Monday, March 14, 2011

Excerpt #10

“Hi Claire”, she said, in her bubbly, if somewhat tense voice. 
Trying to disguise my shock, I replied, “Oh hi Debbie.” It was a big horse show, and as far as I knew, she had only been showing at the smaller shows.
“I heard about your mom,” she stood back and crossed her arms.
“Yeah”, I responded. This again, I thought to myself.
“So what happened?” she asked, her eyes glaring at me.
“Don’t know,” I replied, looking away.
She stepped closer, “Well did she do it?”
“What?” I stepped back.
“Did she kill him?” she didn’t divert her eyes.
My hand tightened on the crop I had been holding, as rage boiled inside me, “I gotta go, Debbie, my class is coming up.” I turned and started back toward my stalls. “See you later,” I said turning my head to catch one last glimpse of her standing there, the horse completing it’s round in the ring behind her. She didn’t seem like such a nervous young rider anymore. Her face looked almost angry, eyes fixated on me, seemingly appalled at my refusal to discuss the case with her. I didn’t realize I owed it to her. Was this the same person I had helped at the horse shows last year? How could she be so heartless? I felt so cheated having helped her out of good faith, because I wanted her to do well with her new horse. Now it felt like I was being stabbed in the back. I looked down at my hand, starting to cramp.

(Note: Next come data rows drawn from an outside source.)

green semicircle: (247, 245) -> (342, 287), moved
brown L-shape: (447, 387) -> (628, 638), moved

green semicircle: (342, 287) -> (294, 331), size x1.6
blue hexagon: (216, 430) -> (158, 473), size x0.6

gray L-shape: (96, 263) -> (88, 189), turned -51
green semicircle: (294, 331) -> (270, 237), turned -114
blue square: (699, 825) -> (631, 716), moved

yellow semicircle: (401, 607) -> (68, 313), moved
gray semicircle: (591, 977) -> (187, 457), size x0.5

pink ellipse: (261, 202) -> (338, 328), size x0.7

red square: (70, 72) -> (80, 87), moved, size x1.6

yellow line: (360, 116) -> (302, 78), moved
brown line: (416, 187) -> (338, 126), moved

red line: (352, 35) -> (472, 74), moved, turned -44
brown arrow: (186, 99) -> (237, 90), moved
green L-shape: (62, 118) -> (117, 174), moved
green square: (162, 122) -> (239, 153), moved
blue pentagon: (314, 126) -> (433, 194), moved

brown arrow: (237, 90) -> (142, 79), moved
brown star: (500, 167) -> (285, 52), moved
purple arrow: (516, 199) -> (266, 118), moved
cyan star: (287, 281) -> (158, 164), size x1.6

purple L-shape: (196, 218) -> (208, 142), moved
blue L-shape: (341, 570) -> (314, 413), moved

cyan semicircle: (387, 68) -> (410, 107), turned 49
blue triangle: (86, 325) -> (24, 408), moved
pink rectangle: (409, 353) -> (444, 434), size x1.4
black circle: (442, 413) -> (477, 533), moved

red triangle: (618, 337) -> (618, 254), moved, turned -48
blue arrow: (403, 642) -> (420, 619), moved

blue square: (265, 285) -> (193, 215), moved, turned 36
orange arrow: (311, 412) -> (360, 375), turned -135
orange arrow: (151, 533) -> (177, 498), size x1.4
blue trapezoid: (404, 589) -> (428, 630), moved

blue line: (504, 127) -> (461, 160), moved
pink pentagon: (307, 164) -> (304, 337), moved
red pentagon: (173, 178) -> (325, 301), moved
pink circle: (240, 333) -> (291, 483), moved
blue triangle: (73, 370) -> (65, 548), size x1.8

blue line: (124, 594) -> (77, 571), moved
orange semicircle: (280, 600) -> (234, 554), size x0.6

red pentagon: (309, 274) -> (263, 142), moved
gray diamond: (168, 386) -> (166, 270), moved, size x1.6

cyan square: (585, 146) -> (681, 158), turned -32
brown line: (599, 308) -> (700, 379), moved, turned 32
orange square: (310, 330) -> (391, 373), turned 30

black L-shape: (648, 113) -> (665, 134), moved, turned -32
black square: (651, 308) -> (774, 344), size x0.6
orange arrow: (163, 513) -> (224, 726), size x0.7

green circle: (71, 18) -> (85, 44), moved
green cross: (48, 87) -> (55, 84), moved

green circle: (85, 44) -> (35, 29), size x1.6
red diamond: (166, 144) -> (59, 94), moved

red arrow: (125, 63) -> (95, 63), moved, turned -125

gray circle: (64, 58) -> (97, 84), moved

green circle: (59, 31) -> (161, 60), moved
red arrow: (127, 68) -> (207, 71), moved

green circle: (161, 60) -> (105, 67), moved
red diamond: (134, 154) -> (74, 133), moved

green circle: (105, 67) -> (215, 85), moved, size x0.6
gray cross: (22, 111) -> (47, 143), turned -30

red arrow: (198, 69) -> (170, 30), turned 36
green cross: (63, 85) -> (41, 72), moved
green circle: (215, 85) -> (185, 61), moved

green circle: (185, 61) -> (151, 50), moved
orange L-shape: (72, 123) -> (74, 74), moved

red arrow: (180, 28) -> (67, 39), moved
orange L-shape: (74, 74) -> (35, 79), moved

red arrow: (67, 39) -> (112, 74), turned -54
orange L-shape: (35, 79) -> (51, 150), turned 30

I hadn’t realized how tightly I had been gripping the crop. 
Tears filled my eyes, as I took the little black bat with the fluttered tail that popped when you used it and tossed it on the ground next to my tack trunk. I went inside Flying Cat’s stall and sat down in the corner. He’d been resting quietly his eyes half open, and his bottom lip hanging loosely. He turned to look at me, inquisitively. Walking over tentatively, he slowly dropped his head toward my knees. 
“How you doing, old friend?” I whispered to him.
He stepped a little closer.
“Sort of seems like we’re all alone in this,” I whispered again.
He stepped closer again.
“Don’t know if we can trust anyone anymore,” I buried my face in my hands.
He stepped closer again, his head almost in my lap.
“Pretty scary thought,” I wiped away the tears, starting to drip on my breeches.
He nuzzled my knees.
“You trying to tell me we’ll be ok?” I asked.
He put his nose to my cheek.
“Is that a yes?” 
He stayed right there, breathing softly.
“I hope you’re right” 
He didn’t move.
I whispered again, “Just hope you’re right.”

Monday, March 7, 2011

Excerpt #3

But I wanted to believe that my mother was kind and loving. I’d see her with my brother’s friends, and think that she was a great mom. They’d all talk to her about what was going on with them, in a way every parent hopes their teenager will talk to them.  She’d sit and listen for hours. And they’d all say that they wished they could talk to their own parents this way. I’d watch, just sitting around the edges, wondering why not me? Why can’t I be listened to like that? But maybe Dad was right, maybe I was the source of the family’s financial strain. Maybe we would’ve been better off without the horses.  
It was then that I wanted my mother to defend me the most. Not so much for me, but for what I loved. I wanted her to tell Dad that I loved the horses more than anything else, and that loving them was not the cause of the family’s problems. I think I really wanted her to tell him, that without the horses, maybe the family would be ok, but I wouldn’t. But maybe it was a system that she couldn’t change. Maybe the family’s happiness needed to be at my expense. But somehow that thought didn’t make any of this seem ok to me. At least it didn’t remove my wish that my mother would have defended what I loved.
Now, the tables were turned. Now it was I who was supposed to defend her. I thought about how things would change if she were convicted. What would life be like without her? Would I be able to keep up the horse business myself? I had gone to a few shows alone while she was in jail, but it wasn’t the same. Mom had always been there, right at the in gate. She’d cheer me on, meet me when I came out of the ring. And she never criticized my riding, instead insisting that I was too hard on myself. I always wanted the horses to be as perfect as they could be. In a lot of ways, I think we fought because she didn’t understand how much I depended on riding perfectly -- needed it. It was all I had, after all, and probably the only thing that held me together throughout childhood. But just give the horses a day off, they’ll be fine. Sure they’ll be fine, Mom, but will I?